Carry On Camping Review

Carry On Camping
Sid and Bernie’s plans to take their girlfriends to a nudest camp come acropper when they end up in Paradise Holiday Camp populated by a very strange bunch indeed. Although, the naughty, not-to-say over-sized schoolgirls certainly improve the view.

by Ian Nathan |
Published on
Release Date:

29 May 1969

Running Time:

88 minutes

Certificate:

PG

Original Title:

Carry On Camping

Whatever your take on the Carry On series there is no doubting their cultural impact, they have never been forgotten, a sprawl of impish, cheeky comedies fixated both with British repression and British randiness.

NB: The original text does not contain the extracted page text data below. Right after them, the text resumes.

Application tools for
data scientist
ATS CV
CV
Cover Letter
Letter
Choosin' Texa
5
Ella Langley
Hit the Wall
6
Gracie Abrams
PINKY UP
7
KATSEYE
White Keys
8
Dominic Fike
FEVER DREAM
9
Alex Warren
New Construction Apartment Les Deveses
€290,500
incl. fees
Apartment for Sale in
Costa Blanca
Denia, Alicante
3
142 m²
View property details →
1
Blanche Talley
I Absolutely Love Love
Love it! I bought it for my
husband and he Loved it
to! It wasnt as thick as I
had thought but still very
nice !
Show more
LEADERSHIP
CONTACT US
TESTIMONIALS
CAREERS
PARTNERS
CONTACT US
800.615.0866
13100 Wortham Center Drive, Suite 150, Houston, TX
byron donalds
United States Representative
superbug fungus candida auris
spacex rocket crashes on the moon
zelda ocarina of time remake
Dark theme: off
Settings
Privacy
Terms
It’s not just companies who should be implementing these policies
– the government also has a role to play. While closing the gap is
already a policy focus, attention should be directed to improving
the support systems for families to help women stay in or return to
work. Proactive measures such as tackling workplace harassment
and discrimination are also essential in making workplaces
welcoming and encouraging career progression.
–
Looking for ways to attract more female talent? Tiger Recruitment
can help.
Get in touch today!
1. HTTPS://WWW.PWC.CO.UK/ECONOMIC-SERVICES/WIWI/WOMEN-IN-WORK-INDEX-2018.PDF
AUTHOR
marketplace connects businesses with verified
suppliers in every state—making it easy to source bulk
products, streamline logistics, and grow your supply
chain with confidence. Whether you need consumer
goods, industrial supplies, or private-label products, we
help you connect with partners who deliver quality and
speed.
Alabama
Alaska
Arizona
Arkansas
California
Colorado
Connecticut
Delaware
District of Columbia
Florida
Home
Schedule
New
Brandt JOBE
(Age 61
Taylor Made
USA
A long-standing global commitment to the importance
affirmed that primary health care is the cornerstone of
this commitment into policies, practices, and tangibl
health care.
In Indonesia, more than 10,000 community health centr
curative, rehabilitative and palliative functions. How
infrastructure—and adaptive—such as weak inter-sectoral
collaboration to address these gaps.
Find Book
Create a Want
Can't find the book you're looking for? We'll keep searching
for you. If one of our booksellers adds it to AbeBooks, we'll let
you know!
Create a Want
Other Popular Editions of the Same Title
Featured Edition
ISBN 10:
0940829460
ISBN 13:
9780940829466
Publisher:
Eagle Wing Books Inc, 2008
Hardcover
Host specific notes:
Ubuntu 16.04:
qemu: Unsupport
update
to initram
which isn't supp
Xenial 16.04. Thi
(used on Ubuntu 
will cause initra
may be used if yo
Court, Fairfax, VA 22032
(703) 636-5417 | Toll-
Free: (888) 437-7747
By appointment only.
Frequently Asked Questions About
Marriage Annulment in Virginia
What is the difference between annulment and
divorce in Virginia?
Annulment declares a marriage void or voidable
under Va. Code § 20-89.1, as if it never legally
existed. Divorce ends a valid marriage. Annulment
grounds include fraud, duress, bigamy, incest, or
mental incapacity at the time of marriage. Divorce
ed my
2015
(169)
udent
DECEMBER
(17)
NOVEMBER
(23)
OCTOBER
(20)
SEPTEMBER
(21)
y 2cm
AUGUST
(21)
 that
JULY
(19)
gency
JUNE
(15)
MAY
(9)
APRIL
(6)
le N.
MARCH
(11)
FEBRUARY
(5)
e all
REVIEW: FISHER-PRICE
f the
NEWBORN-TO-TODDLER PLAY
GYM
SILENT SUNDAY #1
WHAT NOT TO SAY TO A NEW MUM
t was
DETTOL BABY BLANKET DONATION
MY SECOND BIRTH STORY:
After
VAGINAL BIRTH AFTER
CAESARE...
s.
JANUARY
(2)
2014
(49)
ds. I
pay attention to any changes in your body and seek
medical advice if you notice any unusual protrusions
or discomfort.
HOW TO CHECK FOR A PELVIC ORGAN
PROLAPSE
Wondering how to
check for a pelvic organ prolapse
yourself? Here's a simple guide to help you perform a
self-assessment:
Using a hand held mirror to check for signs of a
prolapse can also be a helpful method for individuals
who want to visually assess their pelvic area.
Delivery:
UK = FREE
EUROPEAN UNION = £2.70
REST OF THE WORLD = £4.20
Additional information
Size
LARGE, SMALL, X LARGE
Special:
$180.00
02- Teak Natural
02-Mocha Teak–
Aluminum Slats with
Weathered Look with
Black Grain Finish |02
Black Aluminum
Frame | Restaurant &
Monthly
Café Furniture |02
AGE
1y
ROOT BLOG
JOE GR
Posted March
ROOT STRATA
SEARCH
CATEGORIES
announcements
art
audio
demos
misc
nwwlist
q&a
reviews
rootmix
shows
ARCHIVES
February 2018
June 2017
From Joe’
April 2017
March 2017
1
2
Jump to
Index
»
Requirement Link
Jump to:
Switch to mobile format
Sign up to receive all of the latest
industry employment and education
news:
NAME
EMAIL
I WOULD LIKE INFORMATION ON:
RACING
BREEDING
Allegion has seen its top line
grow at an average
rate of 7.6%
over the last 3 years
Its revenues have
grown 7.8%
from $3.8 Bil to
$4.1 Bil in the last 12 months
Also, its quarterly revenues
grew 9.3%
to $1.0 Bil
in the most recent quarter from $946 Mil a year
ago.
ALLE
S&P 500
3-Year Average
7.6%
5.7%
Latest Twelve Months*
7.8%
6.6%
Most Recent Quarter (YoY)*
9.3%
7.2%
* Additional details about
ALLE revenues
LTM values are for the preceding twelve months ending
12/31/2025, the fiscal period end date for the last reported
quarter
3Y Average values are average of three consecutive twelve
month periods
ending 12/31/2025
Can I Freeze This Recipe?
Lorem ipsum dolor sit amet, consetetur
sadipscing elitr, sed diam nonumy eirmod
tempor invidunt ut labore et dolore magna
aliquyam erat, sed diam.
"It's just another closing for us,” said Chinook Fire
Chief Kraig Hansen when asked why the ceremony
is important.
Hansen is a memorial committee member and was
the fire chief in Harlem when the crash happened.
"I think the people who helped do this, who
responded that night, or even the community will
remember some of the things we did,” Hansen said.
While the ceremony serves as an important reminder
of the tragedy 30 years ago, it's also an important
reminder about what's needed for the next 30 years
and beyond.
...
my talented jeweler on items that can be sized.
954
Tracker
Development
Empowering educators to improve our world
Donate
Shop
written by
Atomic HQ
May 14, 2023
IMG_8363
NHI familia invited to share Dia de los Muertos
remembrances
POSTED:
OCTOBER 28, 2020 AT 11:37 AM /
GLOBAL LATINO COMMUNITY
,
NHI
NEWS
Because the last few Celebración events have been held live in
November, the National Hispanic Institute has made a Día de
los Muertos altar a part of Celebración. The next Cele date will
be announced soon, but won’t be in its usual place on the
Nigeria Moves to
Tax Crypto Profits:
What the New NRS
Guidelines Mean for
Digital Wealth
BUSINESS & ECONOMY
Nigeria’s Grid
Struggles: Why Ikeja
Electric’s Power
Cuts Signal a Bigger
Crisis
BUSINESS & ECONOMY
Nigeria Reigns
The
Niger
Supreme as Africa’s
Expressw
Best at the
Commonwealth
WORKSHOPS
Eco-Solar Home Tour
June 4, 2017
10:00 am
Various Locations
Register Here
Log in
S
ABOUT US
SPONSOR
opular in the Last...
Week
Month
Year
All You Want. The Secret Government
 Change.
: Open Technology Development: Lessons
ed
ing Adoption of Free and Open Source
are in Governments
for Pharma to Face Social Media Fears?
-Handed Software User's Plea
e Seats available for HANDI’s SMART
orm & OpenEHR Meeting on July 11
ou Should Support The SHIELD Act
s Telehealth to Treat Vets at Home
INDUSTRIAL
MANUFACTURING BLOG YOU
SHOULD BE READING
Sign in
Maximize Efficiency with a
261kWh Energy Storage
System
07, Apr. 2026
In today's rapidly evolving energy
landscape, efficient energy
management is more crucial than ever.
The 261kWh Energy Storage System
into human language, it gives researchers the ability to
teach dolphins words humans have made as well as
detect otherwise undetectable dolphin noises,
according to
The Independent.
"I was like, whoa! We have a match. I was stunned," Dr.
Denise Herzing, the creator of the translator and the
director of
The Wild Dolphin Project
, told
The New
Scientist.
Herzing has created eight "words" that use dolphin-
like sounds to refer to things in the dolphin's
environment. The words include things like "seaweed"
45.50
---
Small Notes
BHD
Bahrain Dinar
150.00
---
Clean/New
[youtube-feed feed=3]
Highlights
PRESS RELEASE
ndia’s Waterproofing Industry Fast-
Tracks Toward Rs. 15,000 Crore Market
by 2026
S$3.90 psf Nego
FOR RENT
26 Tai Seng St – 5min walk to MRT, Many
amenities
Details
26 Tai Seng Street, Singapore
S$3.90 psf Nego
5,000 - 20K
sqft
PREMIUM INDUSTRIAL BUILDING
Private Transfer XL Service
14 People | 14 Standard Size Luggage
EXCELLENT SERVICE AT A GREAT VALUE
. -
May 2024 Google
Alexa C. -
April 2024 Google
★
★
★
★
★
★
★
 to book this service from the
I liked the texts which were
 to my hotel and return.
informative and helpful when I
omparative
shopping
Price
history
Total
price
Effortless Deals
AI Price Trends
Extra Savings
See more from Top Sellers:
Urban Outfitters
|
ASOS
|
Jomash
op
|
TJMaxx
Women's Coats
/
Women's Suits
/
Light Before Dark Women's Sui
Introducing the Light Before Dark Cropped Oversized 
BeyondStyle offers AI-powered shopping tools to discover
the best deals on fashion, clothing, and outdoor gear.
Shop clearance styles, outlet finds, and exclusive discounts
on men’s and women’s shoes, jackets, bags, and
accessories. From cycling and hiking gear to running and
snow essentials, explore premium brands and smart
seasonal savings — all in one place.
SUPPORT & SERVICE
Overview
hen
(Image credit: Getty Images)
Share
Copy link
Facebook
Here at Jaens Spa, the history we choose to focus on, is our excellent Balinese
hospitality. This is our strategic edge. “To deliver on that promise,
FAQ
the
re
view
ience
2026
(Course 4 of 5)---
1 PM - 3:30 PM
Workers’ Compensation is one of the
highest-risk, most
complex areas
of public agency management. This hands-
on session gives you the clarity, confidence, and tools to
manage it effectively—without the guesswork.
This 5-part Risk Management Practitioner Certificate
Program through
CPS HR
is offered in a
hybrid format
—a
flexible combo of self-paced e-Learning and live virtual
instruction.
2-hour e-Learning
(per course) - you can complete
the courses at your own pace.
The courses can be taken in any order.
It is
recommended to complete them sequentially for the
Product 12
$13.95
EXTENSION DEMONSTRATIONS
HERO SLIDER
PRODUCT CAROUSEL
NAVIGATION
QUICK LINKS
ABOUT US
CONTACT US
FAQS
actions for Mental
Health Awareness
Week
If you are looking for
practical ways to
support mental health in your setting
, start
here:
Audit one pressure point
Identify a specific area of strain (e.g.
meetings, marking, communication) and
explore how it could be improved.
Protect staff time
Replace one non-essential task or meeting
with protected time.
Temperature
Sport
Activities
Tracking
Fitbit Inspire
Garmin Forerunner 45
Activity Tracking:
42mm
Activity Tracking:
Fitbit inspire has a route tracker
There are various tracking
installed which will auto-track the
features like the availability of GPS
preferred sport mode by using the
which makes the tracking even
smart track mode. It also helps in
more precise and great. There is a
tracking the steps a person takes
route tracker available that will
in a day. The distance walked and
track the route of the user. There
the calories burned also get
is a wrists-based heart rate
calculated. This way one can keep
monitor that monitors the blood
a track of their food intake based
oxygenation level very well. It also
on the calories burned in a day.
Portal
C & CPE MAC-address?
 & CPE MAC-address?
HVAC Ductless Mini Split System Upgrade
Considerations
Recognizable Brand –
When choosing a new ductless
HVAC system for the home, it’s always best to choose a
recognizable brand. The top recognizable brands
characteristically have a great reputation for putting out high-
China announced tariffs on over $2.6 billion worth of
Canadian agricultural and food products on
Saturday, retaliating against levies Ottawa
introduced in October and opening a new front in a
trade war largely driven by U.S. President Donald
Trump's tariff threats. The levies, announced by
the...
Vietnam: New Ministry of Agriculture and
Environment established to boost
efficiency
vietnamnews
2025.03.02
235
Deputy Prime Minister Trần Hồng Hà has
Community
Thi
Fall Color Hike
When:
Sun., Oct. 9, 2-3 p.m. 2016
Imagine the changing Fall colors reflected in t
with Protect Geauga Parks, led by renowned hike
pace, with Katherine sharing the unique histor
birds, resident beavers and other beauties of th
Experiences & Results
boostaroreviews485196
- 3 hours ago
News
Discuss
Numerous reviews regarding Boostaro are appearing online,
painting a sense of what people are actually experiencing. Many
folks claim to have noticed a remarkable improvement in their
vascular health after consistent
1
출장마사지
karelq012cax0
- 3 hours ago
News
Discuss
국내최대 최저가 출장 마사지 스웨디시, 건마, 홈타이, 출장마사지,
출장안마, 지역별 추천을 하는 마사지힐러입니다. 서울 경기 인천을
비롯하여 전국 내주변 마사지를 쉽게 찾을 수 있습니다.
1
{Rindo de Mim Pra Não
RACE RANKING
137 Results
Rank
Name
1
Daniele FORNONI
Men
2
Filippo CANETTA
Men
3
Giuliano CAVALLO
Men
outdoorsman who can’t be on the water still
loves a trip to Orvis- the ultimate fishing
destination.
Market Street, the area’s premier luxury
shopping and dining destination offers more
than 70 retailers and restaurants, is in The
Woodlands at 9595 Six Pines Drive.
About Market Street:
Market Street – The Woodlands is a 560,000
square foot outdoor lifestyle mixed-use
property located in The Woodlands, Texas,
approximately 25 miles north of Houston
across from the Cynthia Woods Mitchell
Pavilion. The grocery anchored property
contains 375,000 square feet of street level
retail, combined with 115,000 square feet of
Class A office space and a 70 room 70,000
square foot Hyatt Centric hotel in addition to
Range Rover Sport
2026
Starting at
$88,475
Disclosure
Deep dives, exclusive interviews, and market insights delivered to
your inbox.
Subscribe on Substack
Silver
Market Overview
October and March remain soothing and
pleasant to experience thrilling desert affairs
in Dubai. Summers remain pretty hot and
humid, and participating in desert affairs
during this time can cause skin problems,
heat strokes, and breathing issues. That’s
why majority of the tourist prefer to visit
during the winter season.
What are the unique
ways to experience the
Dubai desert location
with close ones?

Camping, a later entry so-to-speak, is possibly the least ambitious, all but free of plot merely a series of vignettes barely held together by the overarching idea of a camping holiday. Yet, here, with the heady pursuit of recreation its target, is the Carry On formula at its essence — that ribald mix of eccentricity and sexual failure. Camping, with its overt double meaning, is like soft porn draped in the companionable cloth of sitcom, another voyage through British small-mindedness.

So, what do we get for our 90 minutes spent with the team of such familiar faces  — and this is the A-list on show: James, Windsor, Hawtrey, Sims, Williams and Jacques? The answer is a scattershot of both slapstick — Windsor’s bikini top ba-dooinggging through the air has become an iconic image of a sort — and Talbot Rothwell’s trademark double entendres (he scored well on names: Fussey, Haggard, Boggle) as Sid tries to work his way in to those matching bottoms of the giggly blonde (Windsor, starting to look a bit stretched as a schoolgirl). Interestingly, given the title, Hawtrey plays it straight fumbling around in a tent with Valerie Leon, although Williams keeps to his neurotic, pinched face distaste for all things biological.

Overall it’s a sloppy entry into the cannon, including that comedy staple of undercranking the film for sped-up antics, a little closer to the bone sex-wise with the odd knee trembler, but still with a wry, easy familiarity that keeps us returning to tick off the regulation gags ad infintum.

A little less slickly-produced than some of the others and quite high on the cringy smutty joke scale, with that famous Babs' baps scene.